The Grendel Affair: Popcorn isn’t a bad thing

fantasy book reviews science fiction book reviews The Grendel Affair by Lisa Shearin urban fantasy book reviewsThe Grendel Affair by Lisa Shearin

The Grendel Affair is a sort of hybrid police procedural/governmental sort of book with a quirky main character who is easy to laugh with (and at), but also easy to sympathize with. Makenna is one of those characters that will probably seem rather cookie-cutter, and she is in many ways, but she’s endearing despite that. She has a quip for just about everything. She seems to have a knack for getting herself into ridiculous and unpredictable situations, and she’s also very pretty. It’s all the things that most authors write into their urban fantasy characters, but despite all of that, she’s a lot of fun, and most importantly, she makes mistakes, and those mistakes often propel the plot.

Supernatural Protection & Investigation is one of those super-secret agencies that is out to police all of the nasties that the humans can’t know about. Again, that is fairly cookie-cutter. I’ve read a lot (a lot) of books involving an organization of that nature before. However, Shearin does a great job at really fleshing out how the organization is run, and the power struggles that are involved in it. There is a distinct chain of command, and it is nice to see that Shearin’s characters don’t just have free reign.

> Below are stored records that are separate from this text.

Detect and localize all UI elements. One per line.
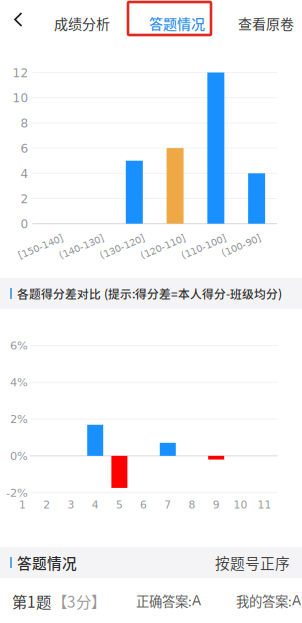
staticText: (100-90]: [219, 232, 261, 243]
staticText: (120-110]: [137, 232, 185, 243]
staticText: 8: [20, 116, 28, 130]
button[interactable]: 答题情况: [149, 13, 205, 33]
staticText: 2: [20, 192, 28, 206]
staticText: 12: [12, 66, 28, 80]
staticText: A: [192, 593, 201, 608]
staticText: 10: [12, 91, 28, 105]
staticText: (110-100]: [178, 232, 226, 243]
staticText: 【3分】: [52, 590, 106, 612]
staticText: 成绩分析: [54, 13, 110, 33]
staticText: 4%: [10, 376, 28, 389]
staticText: 答题情况: [149, 13, 205, 33]
staticText: 1: [19, 499, 26, 511]
staticText: 4: [20, 167, 28, 181]
staticText: 2: [43, 499, 50, 511]
staticText: 9: [213, 499, 220, 511]
staticText: 10: [233, 499, 247, 511]
button[interactable]: 查看原卷: [238, 13, 294, 33]
staticText: 11: [258, 499, 272, 511]
button[interactable]: 成绩分析: [54, 13, 110, 33]
staticText: 4: [92, 499, 99, 511]
staticText: 3: [68, 499, 74, 511]
staticText: 我的答案:: [236, 591, 292, 610]
staticText: 正确答案:: [136, 591, 192, 610]
staticText: 8: [188, 499, 196, 511]
staticText: -2%: [6, 486, 28, 499]
staticText: 0%: [10, 449, 28, 463]
staticText: [150-140]: [15, 232, 63, 243]
staticText: 查看原卷: [238, 13, 294, 33]
staticText: 答题情况: [17, 552, 77, 573]
staticText: 6%: [10, 339, 28, 352]
button[interactable]: Back: [14, 12, 23, 27]
staticText: A: [292, 593, 301, 608]
staticText: 6: [20, 142, 28, 156]
staticText: (140-130]: [56, 232, 104, 243]
staticText: 6: [140, 499, 147, 511]
button[interactable]: 按题号正序: [215, 543, 302, 582]
staticText: 2%: [10, 412, 28, 426]
staticText: 按题号正序: [215, 552, 290, 573]
staticText: (130-120]: [96, 232, 144, 243]
staticText: 0: [20, 217, 28, 231]
staticText: 5: [116, 499, 123, 511]
staticText: 7: [164, 499, 171, 511]
staticText: 第1题: [12, 590, 51, 612]
staticText: 各题得分差对比 (提示:得分差=本人得分-班级均分): [17, 285, 282, 302]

Instead, Makenna and her cohorts have to function within both social and organizational boundaries. This might seem like a weird thing for me to point out, but it is nice to see these small details which make The Grendel Affair feel so much more realistic.

SPI Files (Book Series) by Lisa ShearinThe supernatural creatures are both fairly typical and rather unique and entertaining at the same time. For example, how many books have you read where one of the characters is an actual dragon hidden behind a human mask (of sorts)? It’s entertaining, but aside from that, there are the all of the creatures you’d expect, like vampires and werewolves and etc. While they don’t dominate the readers time, they are there, and I was kind of let down by how typical they felt.

The plot moves forward at a rapid pace, often skipping from one chaotic incident to the next with very little time in-between. In fact, I ran into the same problem with The Grendel Affair that I often run into with my urban fantasy. For the life of me, I can’t figure out how these people pack so much activity into one day. That’s not necessarily a bad thing, but it is a trend I tend to notice with a lot of the urban fantasy books that have plenty of mystery and action. However, this also means that The Grendel Affair pulls you in almost instantly and doesn’t let go until you read the last word. Shearin has a knack for really absorbing her readers in her book.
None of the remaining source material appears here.